Tips and Techniques- I set out knowing that this would be an odd collection. But as the page evolved, I saw that I might tie these disparate items together with text to explain my rationale and a wash of yellow ochre. In the end, I find it strangely satisfying, mainly because I like each of these unusual elements. So my tip is not to overlook adding odds and ends to your sketchbook. They don’t have to be pretty or important or meaningful– your sketchbook is a perfect place to record things that strike your fancy.

A Most Intriguing Package

I received a wonderful surprise in the mail last week. Sent to me by a former class participant, the well-wrapped container held two mahogany seed pods—one closed and one open. The mahogany tree has evolved to create a serious package for its next generation—the pods are hard as rock, thick walled, and tightly sealed.
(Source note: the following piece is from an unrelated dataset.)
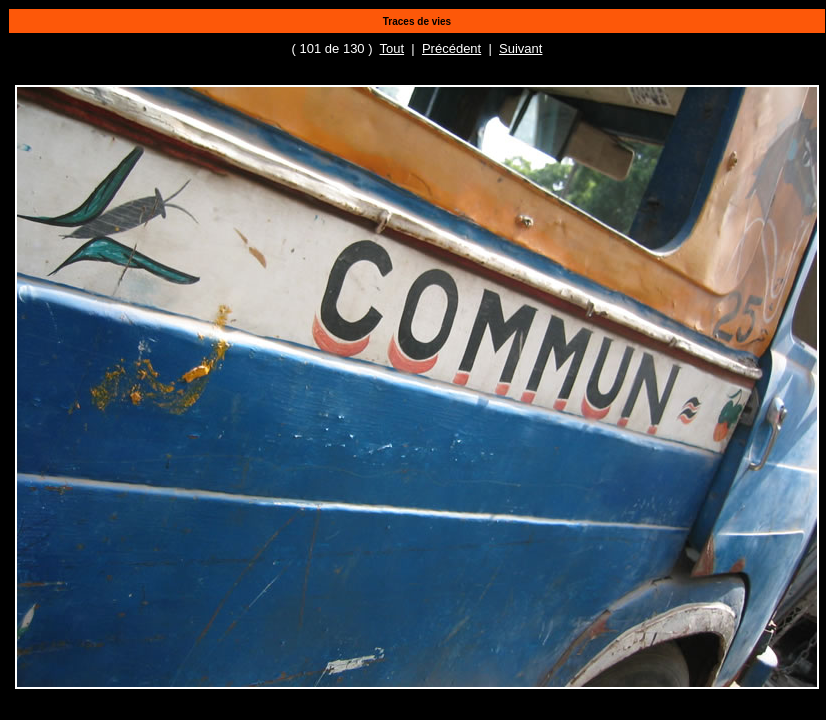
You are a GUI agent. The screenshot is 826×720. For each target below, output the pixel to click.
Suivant (520, 48)
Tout (392, 48)
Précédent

When the time is right for them to release their winged seeds into the wind, the pods split open in five segments. Pods that fail to open simply fall to the ground – which is why it is ill advised to park a car under this tree. Fortunately for me, I enjoyed all of the beautiful benefits of sketching with none of the risks.

Tips and Techniques– I love doing pages like this, where I can study a single thing in multiple ways. I used a sepia 005 Micron pen for the drawing—a nice match for the brown of the pod—and then added watercolor. Even with a largely one-color subject, it’s important to look for the variation in hues and values. I used an underwash of yellow ochre, layers of burnt sienna and ultramarine blue, and a bit of alizarin crimson to lend a reddish tone to parts of the husk. I mixed burnt sienna with cobalt blue for the outside of the pod, along with some white gouache for texture. If you want to try something like this, I recommend picking a largely monochromatic subject and seeing how much variation you can get.